> _WHAT TO WORK ON_
Return every record below exactly as given.

[Stored dataset items]

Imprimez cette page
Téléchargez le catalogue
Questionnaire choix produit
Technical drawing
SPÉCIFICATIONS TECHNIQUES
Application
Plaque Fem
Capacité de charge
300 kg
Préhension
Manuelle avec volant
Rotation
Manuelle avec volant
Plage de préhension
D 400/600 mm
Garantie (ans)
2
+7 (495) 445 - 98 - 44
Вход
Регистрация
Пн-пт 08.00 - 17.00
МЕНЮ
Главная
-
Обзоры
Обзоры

> _SOLUTION BELOW_
Imprimez cette page
Téléchargez le catalogue
Questionnaire choix produit
Technical drawing
SPÉCIFICATIONS TECHNIQUES
Application
Plaque Fem
Capacité de charge
300 kg
Préhension
Manuelle avec volant
Rotation
Manuelle avec volant
Plage de préhension
D 400/600 mm
Garantie (ans)
2
+7 (495) 445 - 98 - 44
Вход
Регистрация
Пн-пт 08.00 - 17.00
МЕНЮ
Главная
-
Обзоры
Обзоры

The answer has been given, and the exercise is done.